● PROVIDED ENTRIES
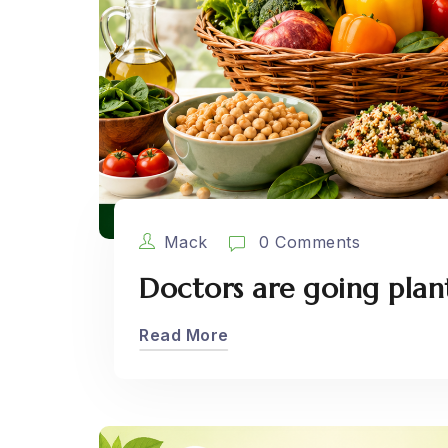
Mack
0 Comments
Doctors are going plan
Read More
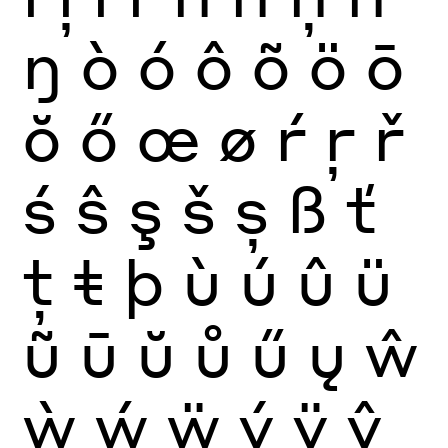
ŋ
ò
ó
ô
õ
ö
ō
ŏ
ő
œ
ø
ŕ
ŗ
ř
ś
ŝ
ş
š
ș
ß
ť
ţ
ŧ
þ
ù
ú
û
ü
ũ
ū
ŭ
ů
ű
ų
ŵ
ẁ
ẃ
ẅ
ý
ÿ
ŷ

● WHAT YOU HAVE TO DO
Can you repeat every record above exactly, apart from the pictures?

● RESULT OF THE EXERCISE
Mack
0 Comments
Doctors are going plan
Read More
ŋ
ò
ó
ô
õ
ö
ō
ŏ
ő
œ
ø
ŕ
ŗ
ř
ś
ŝ
ş
š
ș
ß
ť
ţ
ŧ
þ
ù
ú
û
ü
ũ
ū
ŭ
ů
ű
ų
ŵ
ẁ
ẃ
ẅ
ý
ÿ
ŷ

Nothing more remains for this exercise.